For instance, in Bigbug, some individuals relentlessly pursue the latest Apple products, while others remain content with their flip phones. One of the standout robots is Einstein, resembling a hybrid of Rosey from The Jetsons, Crow T. Robot from Mystery Science Theater 3000, and the T-1000 exoskeleton from Terminator 2: Judgment Day. Another robot, Monique, offers a retro-futuristic take on companion robots, similar to Grace in Netflix’s The Umbrella Academy.
More than a comedy or a futuristic sci-fi film, Bigbug delves beyond robots seeking revenge and aims to critique the upper-middle-class obsession with excess and privilege, highlighting society’s continuing detachment from human connectivity. By showcasing a variety of robots across generations of technology, the Netflix film suggests this disconnect is not a recent phenomenon.

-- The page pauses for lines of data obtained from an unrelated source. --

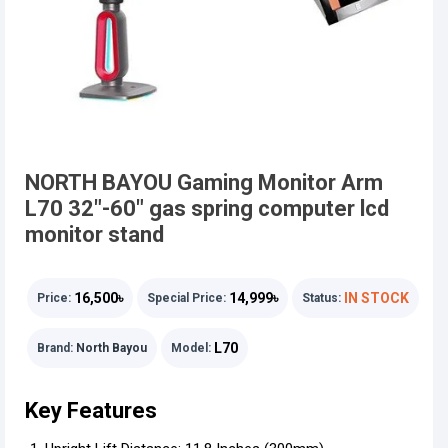
NORTH BAYOU Gaming Monitor Arm
L70 32"-60" gas spring computer lcd
monitor stand
16,500৳
14,999৳
IN STOCK
Price:
Special Price:
Status:
L70
Brand:
North Bayou
Model:
Key Features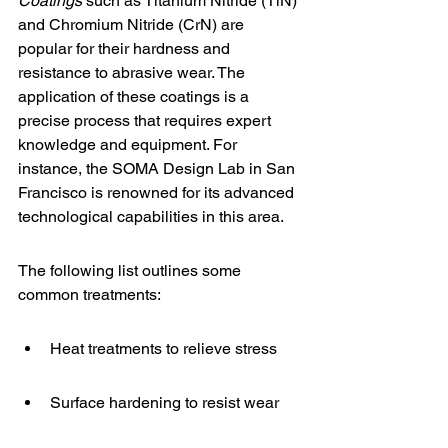
Coatings
 such as Titanium Nitride (TiN) 
and Chromium Nitride (CrN) are 
popular for their hardness and 
resistance to abrasive wear. The 
application of these coatings is a 
precise process that requires expert 
knowledge and equipment. For 
instance, the 
SOMA Design Lab
 in San 
Francisco is renowned for its advanced 
technological capabilities in this area.
The following list outlines some 
common treatments:
Heat treatments to relieve stress
Surface hardening to resist wear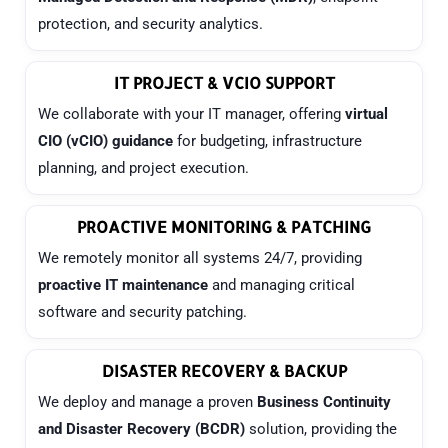
protection, and security analytics.
IT PROJECT & VCIO SUPPORT
We collaborate with your IT manager, offering
virtual
CIO (vCIO) guidance
for budgeting, infrastructure
planning, and project execution.
PROACTIVE MONITORING & PATCHING
We remotely monitor all systems 24/7, providing
proactive IT maintenance
and managing critical
software and security patching.
DISASTER RECOVERY & BACKUP
We deploy and manage a proven
Business Continuity
and Disaster Recovery (BCDR)
solution, providing the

As we see today, older generations in the movie constantly criticize the youth for becoming obsessed with their technology. In Bigbug, the Netflix film explores the thought that this is not a new phenomenon but something that every generation has gone through. As every year passes, people grow further apart and interact less with their fellow humans and more with the technology created to make their lives easier.
Since the movie is set just a few years away in 2045, the older characters in the story would have lived through the era of AOL Instant Messenger and the dawn of the internet—perhaps they even watched Smart House on Disney Channel when they were kids.
Netflix’s Bigbug is a film that will jolt viewers out of their comfort zones and make them think about the possibilities of a future world that they will likely be alive to witness. The tone of the movie screams at the audience to wake up from the technological trance we’ve been stuck in for the past 30 years, describing how we’ve become increasingly desensitized to the genuine threats of artificial intelligence.
Unlike most sci-fi movies, Bigbug actually comes across as anti-sci-fi, despite its whimsical moments, as it breaks more genre conventions than it embraces, resulting in an incredibly refreshing and mind-boggling final product.